The uber-fit “trainer of trainers,” a chiselled 155 pounds at five-foot-seven, suggests that too many people have become delusional about what it takes to really get in shape. Consider the 10-minute-a-day workout trend, which Platero says just doesn’t make any sense.

“A calorie is a measurement of heat,” he notes. “You can’t do something for less time and less energy, and expect to create more heat. You can’t.” Platero scoffs at those whose “exercise” is nothing more than parking farther away from the grocery store or taking the stairs at work. “Really? That’s it? You’re just going to walk up the stairs twice? That’s your activity for the day? Gimme a break, man.”



He says a lot of people are just as delusional when it comes to nutrition. Not that Platero always sticks to a Spartan diet. The other day he splurged on a rib dinner with chocolate mousse and vanilla ice cream for dessert, he confesses. But, he points out, it was a treat and he doesn’t eat like that all the time.

“I earned it,” he adds. “A lot of people just do that every day or every other day. That shouldn’t be a daily thing. That should be a reward.”

Platero says the road to better health and fitness starts by making it a priority. And then acting on it. Now. “The way I look at it is the present is the window to your future,” he explains. “You can plan all you want, but if you don’t do something in the moment, your future’s not going to come out the way you planned it.”
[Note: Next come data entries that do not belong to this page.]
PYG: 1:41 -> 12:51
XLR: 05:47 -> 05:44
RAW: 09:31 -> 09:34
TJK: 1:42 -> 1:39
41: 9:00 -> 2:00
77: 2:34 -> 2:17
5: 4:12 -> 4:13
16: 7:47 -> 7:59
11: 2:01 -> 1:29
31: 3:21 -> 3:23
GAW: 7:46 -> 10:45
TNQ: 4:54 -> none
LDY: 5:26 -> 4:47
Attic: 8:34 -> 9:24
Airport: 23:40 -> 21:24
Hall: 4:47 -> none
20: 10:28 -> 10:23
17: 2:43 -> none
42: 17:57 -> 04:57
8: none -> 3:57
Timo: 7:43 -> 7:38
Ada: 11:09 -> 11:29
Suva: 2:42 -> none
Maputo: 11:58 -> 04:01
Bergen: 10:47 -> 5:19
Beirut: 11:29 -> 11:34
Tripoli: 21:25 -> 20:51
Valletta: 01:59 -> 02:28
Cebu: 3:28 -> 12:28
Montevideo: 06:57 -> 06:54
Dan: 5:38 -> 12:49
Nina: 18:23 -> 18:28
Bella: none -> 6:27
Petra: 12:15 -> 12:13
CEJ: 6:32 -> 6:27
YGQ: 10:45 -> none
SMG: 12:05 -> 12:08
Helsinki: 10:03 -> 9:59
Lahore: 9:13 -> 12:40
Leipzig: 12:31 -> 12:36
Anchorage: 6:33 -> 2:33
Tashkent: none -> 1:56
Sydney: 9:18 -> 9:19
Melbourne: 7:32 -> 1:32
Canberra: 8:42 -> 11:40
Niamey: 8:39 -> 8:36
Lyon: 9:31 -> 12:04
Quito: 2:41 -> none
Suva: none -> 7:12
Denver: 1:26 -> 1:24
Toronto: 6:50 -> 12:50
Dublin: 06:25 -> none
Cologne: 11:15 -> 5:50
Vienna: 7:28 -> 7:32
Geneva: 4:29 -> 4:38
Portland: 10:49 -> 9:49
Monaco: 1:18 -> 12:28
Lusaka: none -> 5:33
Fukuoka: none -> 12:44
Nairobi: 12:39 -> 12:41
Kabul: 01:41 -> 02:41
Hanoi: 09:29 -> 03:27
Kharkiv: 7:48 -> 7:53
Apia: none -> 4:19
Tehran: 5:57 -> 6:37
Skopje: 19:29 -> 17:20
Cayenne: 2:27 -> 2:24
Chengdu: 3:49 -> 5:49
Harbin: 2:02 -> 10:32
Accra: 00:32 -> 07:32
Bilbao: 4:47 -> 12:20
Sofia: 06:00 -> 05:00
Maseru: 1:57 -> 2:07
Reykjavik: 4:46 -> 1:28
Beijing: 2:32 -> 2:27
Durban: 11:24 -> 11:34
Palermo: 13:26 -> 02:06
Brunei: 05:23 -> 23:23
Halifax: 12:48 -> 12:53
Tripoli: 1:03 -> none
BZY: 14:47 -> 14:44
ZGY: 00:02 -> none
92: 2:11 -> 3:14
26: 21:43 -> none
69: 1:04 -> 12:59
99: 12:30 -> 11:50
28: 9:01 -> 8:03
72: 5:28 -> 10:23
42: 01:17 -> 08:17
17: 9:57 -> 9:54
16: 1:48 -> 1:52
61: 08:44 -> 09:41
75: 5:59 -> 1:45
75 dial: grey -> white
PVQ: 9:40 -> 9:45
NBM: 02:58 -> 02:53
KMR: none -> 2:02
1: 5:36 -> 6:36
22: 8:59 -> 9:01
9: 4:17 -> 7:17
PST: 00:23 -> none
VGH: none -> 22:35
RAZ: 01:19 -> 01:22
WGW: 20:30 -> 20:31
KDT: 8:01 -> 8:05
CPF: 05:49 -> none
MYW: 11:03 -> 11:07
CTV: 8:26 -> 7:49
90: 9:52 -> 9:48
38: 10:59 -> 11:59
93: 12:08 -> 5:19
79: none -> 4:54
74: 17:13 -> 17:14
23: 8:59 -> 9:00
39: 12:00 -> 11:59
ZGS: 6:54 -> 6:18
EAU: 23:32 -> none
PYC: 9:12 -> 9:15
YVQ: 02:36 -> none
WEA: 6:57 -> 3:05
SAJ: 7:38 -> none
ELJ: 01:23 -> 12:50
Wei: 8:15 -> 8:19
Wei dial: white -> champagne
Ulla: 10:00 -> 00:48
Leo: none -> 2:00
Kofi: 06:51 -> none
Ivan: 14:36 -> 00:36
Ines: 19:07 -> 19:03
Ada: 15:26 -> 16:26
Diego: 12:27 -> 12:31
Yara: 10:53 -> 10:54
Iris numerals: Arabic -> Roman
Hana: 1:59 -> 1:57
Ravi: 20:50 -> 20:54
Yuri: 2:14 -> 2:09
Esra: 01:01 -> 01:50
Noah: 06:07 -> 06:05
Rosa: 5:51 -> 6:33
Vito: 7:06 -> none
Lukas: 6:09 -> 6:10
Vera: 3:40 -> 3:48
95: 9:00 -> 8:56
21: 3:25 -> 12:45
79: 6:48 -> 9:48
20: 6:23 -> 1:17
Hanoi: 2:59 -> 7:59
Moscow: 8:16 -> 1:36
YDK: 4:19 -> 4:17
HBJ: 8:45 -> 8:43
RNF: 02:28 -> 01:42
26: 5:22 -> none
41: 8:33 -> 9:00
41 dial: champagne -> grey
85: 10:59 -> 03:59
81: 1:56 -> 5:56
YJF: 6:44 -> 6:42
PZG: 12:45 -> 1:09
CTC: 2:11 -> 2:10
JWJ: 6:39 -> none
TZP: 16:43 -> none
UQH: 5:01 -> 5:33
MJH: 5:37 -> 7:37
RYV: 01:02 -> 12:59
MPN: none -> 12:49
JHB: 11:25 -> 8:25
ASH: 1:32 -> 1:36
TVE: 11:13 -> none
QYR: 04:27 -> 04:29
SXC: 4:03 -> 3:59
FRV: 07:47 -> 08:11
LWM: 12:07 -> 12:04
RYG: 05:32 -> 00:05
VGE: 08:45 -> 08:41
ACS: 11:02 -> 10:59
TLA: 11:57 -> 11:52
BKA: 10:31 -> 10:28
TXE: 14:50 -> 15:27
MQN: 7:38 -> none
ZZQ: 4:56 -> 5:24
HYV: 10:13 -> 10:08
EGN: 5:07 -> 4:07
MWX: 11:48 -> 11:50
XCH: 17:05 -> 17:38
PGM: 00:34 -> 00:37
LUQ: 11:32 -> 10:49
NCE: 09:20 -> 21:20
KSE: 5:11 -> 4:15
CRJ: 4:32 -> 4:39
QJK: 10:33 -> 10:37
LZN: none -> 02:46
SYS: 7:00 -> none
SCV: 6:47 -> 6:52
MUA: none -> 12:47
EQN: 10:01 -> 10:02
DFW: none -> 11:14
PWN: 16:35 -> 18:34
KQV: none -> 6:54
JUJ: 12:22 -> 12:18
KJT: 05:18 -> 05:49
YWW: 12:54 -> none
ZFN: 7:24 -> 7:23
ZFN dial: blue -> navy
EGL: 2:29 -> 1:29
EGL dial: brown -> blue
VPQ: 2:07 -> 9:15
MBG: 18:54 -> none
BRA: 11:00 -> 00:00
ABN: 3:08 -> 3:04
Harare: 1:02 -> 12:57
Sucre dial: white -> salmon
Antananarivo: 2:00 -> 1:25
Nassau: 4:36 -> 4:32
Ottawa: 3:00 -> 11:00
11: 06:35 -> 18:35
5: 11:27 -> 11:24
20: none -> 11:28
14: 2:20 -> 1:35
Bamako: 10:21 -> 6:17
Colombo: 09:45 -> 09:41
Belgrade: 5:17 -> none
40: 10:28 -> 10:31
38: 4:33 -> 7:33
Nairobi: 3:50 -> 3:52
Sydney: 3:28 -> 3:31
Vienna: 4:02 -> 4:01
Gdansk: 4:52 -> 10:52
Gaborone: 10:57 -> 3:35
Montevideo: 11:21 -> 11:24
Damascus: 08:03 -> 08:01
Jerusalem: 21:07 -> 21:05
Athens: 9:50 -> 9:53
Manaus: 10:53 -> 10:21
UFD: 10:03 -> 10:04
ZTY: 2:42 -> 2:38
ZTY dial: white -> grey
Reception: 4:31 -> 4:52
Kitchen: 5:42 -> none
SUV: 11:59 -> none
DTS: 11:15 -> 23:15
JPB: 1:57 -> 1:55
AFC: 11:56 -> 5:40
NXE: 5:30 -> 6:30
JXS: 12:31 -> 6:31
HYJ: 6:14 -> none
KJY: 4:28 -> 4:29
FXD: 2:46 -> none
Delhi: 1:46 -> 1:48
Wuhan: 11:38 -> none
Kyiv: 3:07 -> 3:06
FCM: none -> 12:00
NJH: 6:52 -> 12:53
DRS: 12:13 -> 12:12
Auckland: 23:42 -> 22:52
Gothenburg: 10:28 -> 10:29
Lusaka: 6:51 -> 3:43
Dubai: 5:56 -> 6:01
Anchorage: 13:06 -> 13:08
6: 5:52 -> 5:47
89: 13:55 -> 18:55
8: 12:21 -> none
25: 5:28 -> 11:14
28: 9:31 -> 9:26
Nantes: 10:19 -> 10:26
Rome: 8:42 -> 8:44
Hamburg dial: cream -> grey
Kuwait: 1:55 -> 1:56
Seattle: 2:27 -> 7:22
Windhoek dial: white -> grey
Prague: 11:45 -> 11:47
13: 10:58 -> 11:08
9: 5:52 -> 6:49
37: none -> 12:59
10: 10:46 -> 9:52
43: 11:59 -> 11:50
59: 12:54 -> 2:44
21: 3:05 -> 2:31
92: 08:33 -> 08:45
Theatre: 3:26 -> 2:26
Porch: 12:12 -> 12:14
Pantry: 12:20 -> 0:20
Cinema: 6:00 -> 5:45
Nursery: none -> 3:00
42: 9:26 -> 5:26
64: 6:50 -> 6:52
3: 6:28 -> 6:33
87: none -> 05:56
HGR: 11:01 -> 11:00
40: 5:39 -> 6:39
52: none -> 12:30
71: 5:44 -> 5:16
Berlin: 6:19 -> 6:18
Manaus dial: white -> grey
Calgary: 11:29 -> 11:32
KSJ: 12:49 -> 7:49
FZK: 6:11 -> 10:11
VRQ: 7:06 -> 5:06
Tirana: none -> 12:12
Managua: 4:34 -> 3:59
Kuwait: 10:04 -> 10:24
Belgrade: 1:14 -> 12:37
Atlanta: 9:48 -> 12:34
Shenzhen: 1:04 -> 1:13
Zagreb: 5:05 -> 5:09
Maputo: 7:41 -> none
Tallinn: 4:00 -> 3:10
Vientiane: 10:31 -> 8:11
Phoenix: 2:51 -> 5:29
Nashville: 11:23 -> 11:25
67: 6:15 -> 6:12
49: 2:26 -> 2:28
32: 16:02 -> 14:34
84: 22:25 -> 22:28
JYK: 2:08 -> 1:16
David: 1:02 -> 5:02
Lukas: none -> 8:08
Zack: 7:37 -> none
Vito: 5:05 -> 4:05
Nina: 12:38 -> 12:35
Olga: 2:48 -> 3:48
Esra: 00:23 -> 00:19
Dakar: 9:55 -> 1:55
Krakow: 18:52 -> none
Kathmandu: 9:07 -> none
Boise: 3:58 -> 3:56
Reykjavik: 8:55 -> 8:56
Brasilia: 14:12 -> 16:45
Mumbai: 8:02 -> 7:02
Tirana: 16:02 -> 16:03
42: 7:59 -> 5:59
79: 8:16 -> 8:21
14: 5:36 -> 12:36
The bodybuilder-turned-cyclist won four gold medals, one silver and two bronze in cycling at the Huntsman World Senior Games in 2008. His training regimen revolves around the March-to-October cycling season, which means he spends a lot of time on his bike. But Platero also strength-trains and keeps active through a variety of other means, including stretching in his Endless Pool and kayaking.

‘Most important’

“The most important thing in my day is, when am I going to move?” he says. “So if I have to get up earlier, then I do it. If I have to stay up later, then I do it. If I have to not eat lunch and work out, then I do it. It’s just a priority.” Platero admits that he needs more time to recover from exercise now that he’s in his mid-50s, but he still trains as intensely as ever. And he strives to move his body for at least an hour every day.

He likens it to learning to play a musical instrument. “If you only touch a trumpet twice a week for an hour, you’re never going to play trumpet. You might be able to play Jingle Bells, but that’s it,” says Platero, who happens to be a drummer.

“If you shoot for seven days a week for an hour a day, you might get somewhere.” Of course, too many people fall far short of that when it comes to exercise.

“A lot of people are really complacent and lazy, and then eventually they get sick, and they go to the hospital, and this is why our health care goes up. It just goes higher and higher,” says Platero, author of Yes, You Can! Fitness After 40, A new Beginning. “People don’t take care of themselves. They just don’t make the right decisions.”

Many don’t even try. And that, it seems, is unacceptable to Platero. “You have to try,” he adds. “If you can’t do it (get fit) on your own, then you need to get help. You’ve just got to do it.”